# dir command in dos not working with wildcards to remote server



## krazeecrw (Oct 25, 2002)

Hello-

We have been trying to run a command on one server to a remote server to search for a file. The command we run is

Dir /b \\<server_name>\c$\archive\test\csv\MPRep_??????????????.csv

Aftter running this command we see the below results:

MPRep_20100611020000.csv
MPRep_20100611020000.ri.csv

This should only be returning the top item. If we run the same command on the local machine, just the first file shows properly.

Any explanation on the different results when running from a remote server?

Is there any type of program available that would all us to use the Linux command (ls) instead?


----------



## Squashman (Apr 4, 2003)

I know TheOutCaste and I were testing this out a few months ago and he found a nice article about wildcard usage in dos. 

There are plenty of native ports of the nix command line for Windows.
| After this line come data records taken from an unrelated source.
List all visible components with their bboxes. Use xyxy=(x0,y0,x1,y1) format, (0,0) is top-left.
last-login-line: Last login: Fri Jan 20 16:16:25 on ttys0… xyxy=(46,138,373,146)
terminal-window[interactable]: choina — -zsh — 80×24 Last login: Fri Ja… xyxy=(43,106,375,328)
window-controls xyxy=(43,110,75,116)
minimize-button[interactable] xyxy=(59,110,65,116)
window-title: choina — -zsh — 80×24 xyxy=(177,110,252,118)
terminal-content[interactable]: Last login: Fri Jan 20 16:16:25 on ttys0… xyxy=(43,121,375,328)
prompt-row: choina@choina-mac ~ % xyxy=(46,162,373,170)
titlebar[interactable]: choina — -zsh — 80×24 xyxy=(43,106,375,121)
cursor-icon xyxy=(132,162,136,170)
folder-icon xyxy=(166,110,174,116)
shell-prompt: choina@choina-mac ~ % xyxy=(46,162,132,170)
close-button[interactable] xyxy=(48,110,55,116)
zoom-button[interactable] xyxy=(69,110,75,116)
Just Google search and you should be able to find them


----------



## DaveDoesIT (Aug 24, 2008)

Just a thought, have you tried using quotations around the filename?

Dir /b \\<server_name>\c$\archive\test\csv\"MPRep_??????????????.csv"

Dave


----------



## TheOutcaste (Aug 8, 2007)

If you have a ? wildcard before a period, and that wildcard is in the 8th or later position, it acts like the *
These three search patterns will return the same results:
*MPRep_??.csv
MPRep_??????????????.csv
MPRep_*.csv*

Specifying a specific number of characters using the ? only works if the file name is 7 characters or less, or you have a character before the period.
This is what you need if you only want to return the first result:
*MPRep_?????????????0.csv*

Of course the last character before the . must be a zero.


----------